Since women are in a particularly delicate predicament with respect to “assertiveness”, navigating Twitter is still more difficult for them. I don’t think I’ve ever seen a woman retweet praise for her own work, for example. But men do it all the time. Men whom I admire greatly! Men whose panache I would love to somehow coax onto my own helmet. Do I mind when someone else retweets a compliment to himself? No!
“Be more assertive at work,” one is told in the ladyblogs and so on. Good idea, probably, and it is all very well to write such things in a ladyblog. But it is really no use, I will never be able to retweet a compliment any more than I’ve ever been able to ask for a raise without having an attack of leprosy first.
This gender-based reticence maps to IRL situations where mentioning your own accomplishments might result in heinous accusations of “stridency” or “shrillness”. If a woman manages to promote her accomplishments reasonably successfully, though, she is said to have “balls.” Haha!
While I hope that the younger women who grew up in more egalitarian circumstances would be able to blab about how great they are on Twitter all day long, I do not see that happening. It seems to me that young women, in order to be seen as really attractive, still try to be a little bit on the shy side.
Here is a thing that is going to get me in trouble: I like it when women are gentle and a little bit shy. On Twitter, and anywhere else. But wait! Before you start yelling at me, I like it when men are that way, too! It’s a Goldilocks thing. Not too shy, and not too forward either.
Get this, though. Just as I was finishing writing this thing, a tweet came up:
Someone was trying to bust this guy to @Humblebrag! No matter what you say, you are going to get raked.
The most ridiculous part of it is that humblebragging is the tiniest, most miniature crime. Who cares when goofy celebrities say dumb things about their celebrity? What else are they going to say? Why else are you following them on Twitter, if not in order to confirm the widely-held suspicion that being that famous drives people literally insane.When your work receives a kind comment on Twitter, it would seem unappreciative and standoffish not to say thank you, somehow or other; it would seem like you don’t even care. If the person making the remark is not following you, though, you can only say thank you semi-privately.

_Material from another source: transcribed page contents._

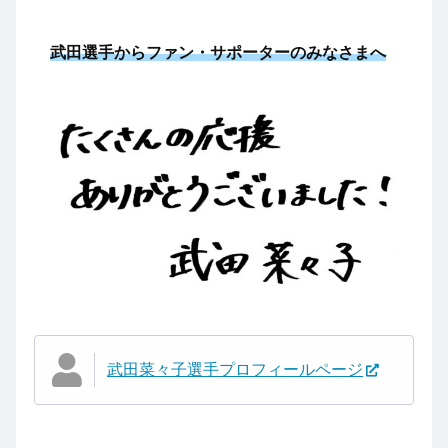
武田選手から
ファン・サポーターのみなさまへ
武田菜々子選手プロフィールページ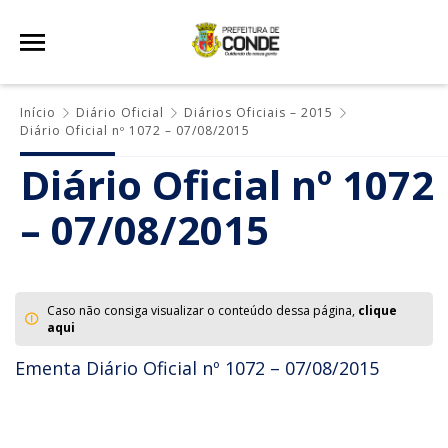
Início
Diário Oficial
Diários Oficiais – 2015
Diário Oficial nº 1072 – 07/08/2015
Diário Oficial nº 1072
– 07/08/2015
Caso não consiga visualizar o conteúdo dessa página,
clique
aqui
Ementa Diário Oficial nº 1072 – 07/08/2015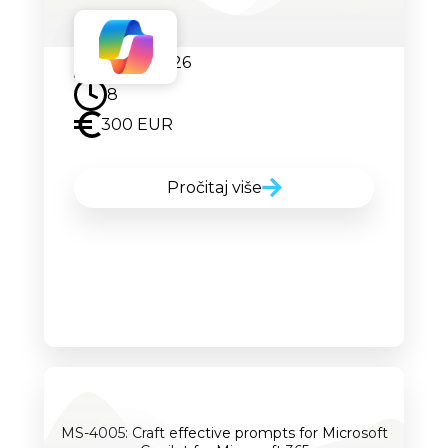
24.08.2026
8
300 EUR
Pročitaj više
MS-4005: Craft effective prompts for Microsoft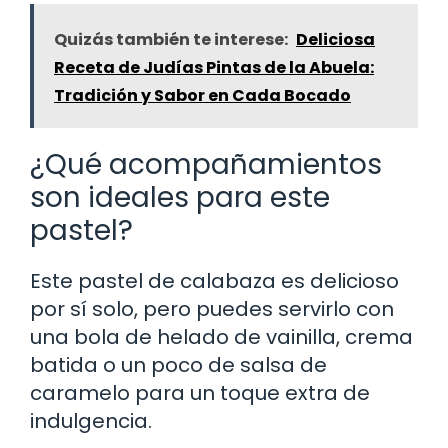
Quizás también te interese:
Deliciosa
Receta de Judías Pintas de la Abuela:
Tradición y Sabor en Cada Bocado
¿Qué acompañamientos
son ideales para este
pastel?
Este pastel de calabaza es delicioso
por sí solo, pero puedes servirlo con
una bola de helado de vainilla, crema
batida o un poco de salsa de
caramelo para un toque extra de
indulgencia.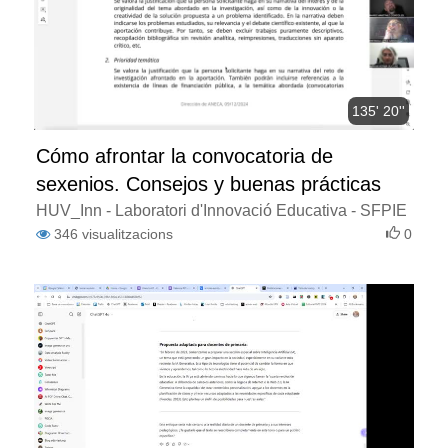
135' 20''
Cómo afrontar la convocatoria de
sexenios. Consejos y buenas prácticas
HUV_Inn - Laboratori d'Innovació Educativa - SFPIE
346
visualitzacions
0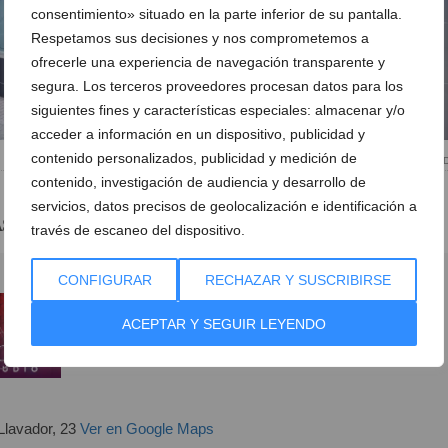
consentimiento» situado en la parte inferior de su pantalla.
Respetamos sus decisiones y nos comprometemos a
ofrecerle una experiencia de navegación transparente y
segura. Los terceros proveedores procesan datos para los
siguientes fines y características especiales: almacenar y/o
acceder a información en un dispositivo, publicidad y
contenido personalizados, publicidad y medición de
Estudio As Meigas Tattoo en 
contenido, investigación de audiencia y desarrollo de
servicios, datos precisos de geolocalización e identificación a
As Meigas Tattoo
través de escaneo del dispositivo.
CONFIGURAR
RECHAZAR Y SUSCRIBIRSE
ACEPTAR Y SEGUIR LEYENDO
Llavador, 23
Ver en Google Maps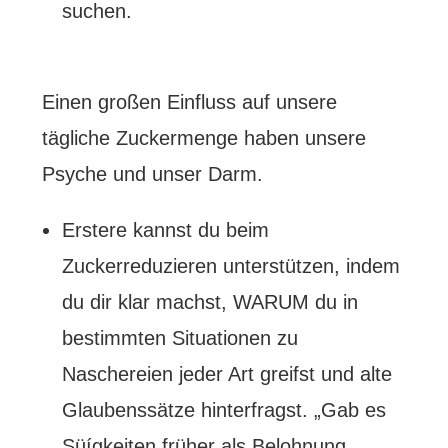
suchen.
Einen großen Einfluss auf unsere
tägliche Zuckermenge haben unsere
Psyche und unser Darm.
Erstere kannst du beim
Zuckerreduzieren unterstützen, indem
du dir klar machst, WARUM du in
bestimmten Situationen zu
Naschereien jeder Art greifst und alte
Glaubenssätze hinterfragst. „Gab es
Süígkeiten früher als Belohnung,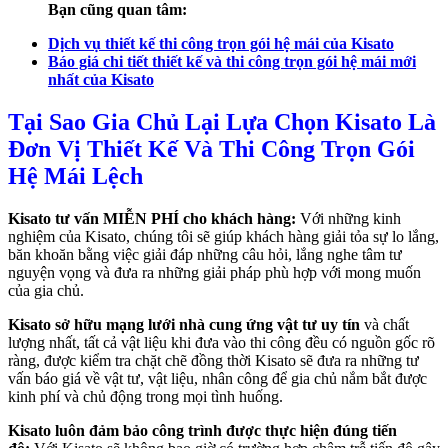
Bạn cũng quan tâm:
Dịch vụ thiết kế thi công trọn gói hệ mái của Kisato
Báo giá chi tiết thiết kế và thi công trọn gói hệ mái mới
nhất của Kisato
Tại Sao Gia Chủ Lại Lựa Chọn Kisato Là
Đơn Vị Thiết Kế Và Thi Công Trọn Gói
Hệ Mái Lệch
Kisato tư vấn MIỄN PHÍ cho khách hàng:
Với những kinh
nghiệm của Kisato, chúng tôi sẽ giúp khách hàng giải tỏa sự lo lắng,
băn khoăn bằng việc giải đáp những câu hỏi, lắng nghe tâm tư
nguyện vọng và đưa ra những giải pháp phù hợp với mong muốn
của gia chủ.
Kisato sở hữu mạng lưới nhà cung ứng vật tư uy tín
và chất
lượng nhất, tất cả vật liệu khi đưa vào thi công đều có nguồn gốc rõ
ràng, được kiểm tra chặt chẽ đồng thời Kisato sẽ đưa ra những tư
vấn báo giá về vật tư, vật liệu, nhân công để gia chủ nắm bắt được
kinh phí và chủ động trong mọi tình huống.
Kisato luôn đảm bảo công trình được thực hiện đúng tiến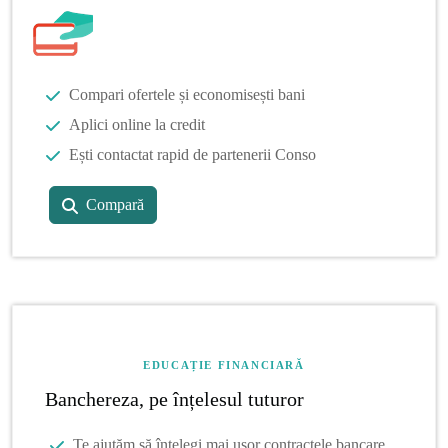
Compari ofertele și economisești bani
Aplici online la credit
Ești contactat rapid de partenerii Conso
Compară
EDUCAȚIE FINANCIARĂ
Banchereza, pe înțelesul tuturor
Te ajutăm să înțelegi mai ușor contractele bancare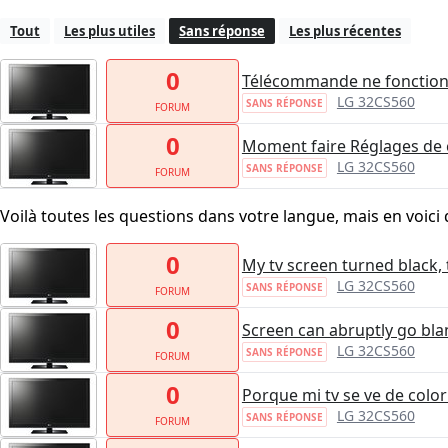
Tout
Les plus utiles
Sans réponse
Les plus récentes
0
Télécommande ne fonction
LG 32CS560
SANS RÉPONSE
FORUM
0
Moment faire Réglages de 
LG 32CS560
SANS RÉPONSE
FORUM
Voilà toutes les questions dans votre langue, mais en voici 
0
My tv screen turned black, t
LG 32CS560
SANS RÉPONSE
FORUM
0
Screen can abruptly go bl
LG 32CS560
SANS RÉPONSE
FORUM
0
Porque mi tv se ve de colo
LG 32CS560
SANS RÉPONSE
FORUM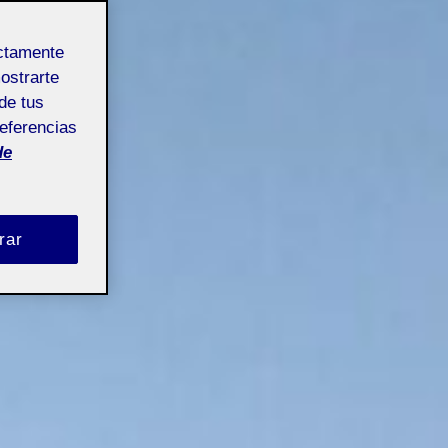
ectamente
mostrarte
de tus
referencias
de
rar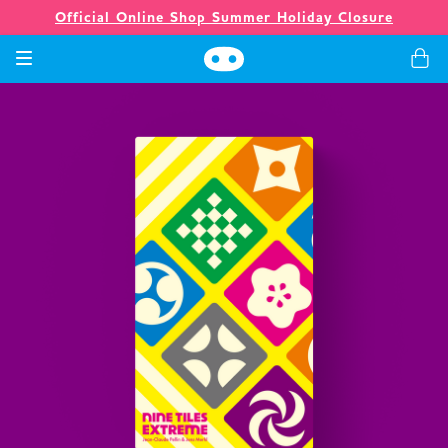
Official Online Shop Summer Holiday Closure
Spiele
Merchandising
Unternehmen
Ladenlokal
Neuigkeiten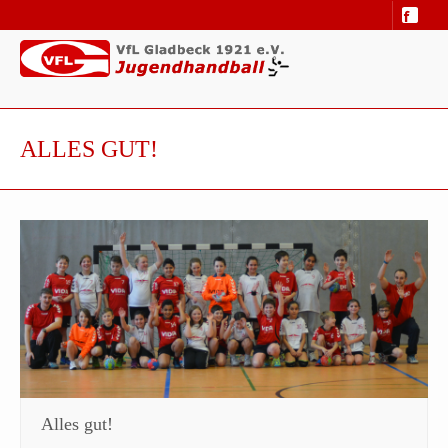
ALLES GUT!
Alles gut!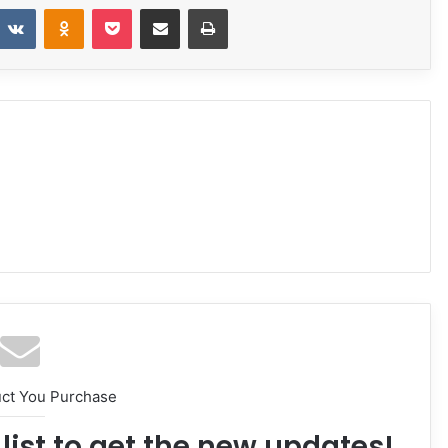
VKontakte
Odnoklassniki
Pocket
Share via Email
Print
uct You Purchase
list to get the new updates!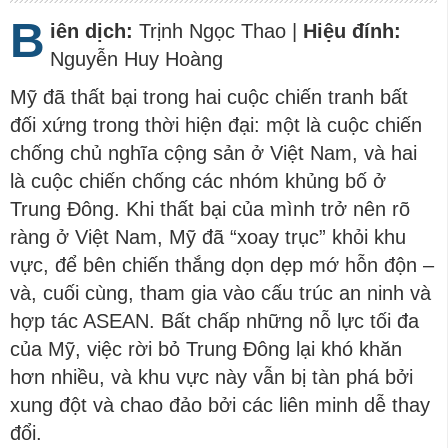
B
iên dịch:
Trịnh Ngọc Thao |
Hiệu đính:
Nguyễn Huy Hoàng
Mỹ đã thất bại trong hai cuộc chiến tranh bất
đối xứng trong thời hiện đại: một là cuộc chiến
chống chủ nghĩa cộng sản ở Việt Nam, và hai
là cuộc chiến chống các nhóm khủng bố ở
Trung Đông. Khi thất bại của mình trở nên rõ
ràng ở Việt Nam, Mỹ đã “xoay trục” khỏi khu
vực, để bên chiến thắng dọn dẹp mớ hỗn độn –
và, cuối cùng, tham gia vào cấu trúc an ninh và
hợp tác ASEAN. Bất chấp những nỗ lực tối đa
của Mỹ, việc rời bỏ Trung Đông lại khó khăn
hơn nhiều, và khu vực này vẫn bị tàn phá bởi
xung đột và chao đảo bởi các liên minh dễ thay
đổi.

So take your pick: You’re going to come off either snobby, or braggy.
Thus it has come to pass that people confine themselves to maybe one tweet when a new piece comes out, or very quietly and carefully mention that they’ve won a prize or honors, kind of staring into the middle distance in total impassivity so as not to call forth any accusations of careerism, vanity or fakery, or on the other hand, of humblebragging.
Otherwise, silence is your only option. And if everybody is going to be silent all the time, just to be on the safe side and not offend anybody, they might as well just shut the darned Twitter off entirely.
Please, so far as I am concerned, go ahead and make with the exclamation points when you win your Pulitzer, or are seated next to Clive Owen at a gala or whatever. What I would really love would be an acknowledgement that it is okay to be and do and say whatever, really, for a forgiving spirit to prevail online. There should be no penalty for saying this or that on Twitter or Facebook, provided it isn’t harming anyone. There should be no penalty for just enjoying your life.
Or commenting on it, even a little incredulously.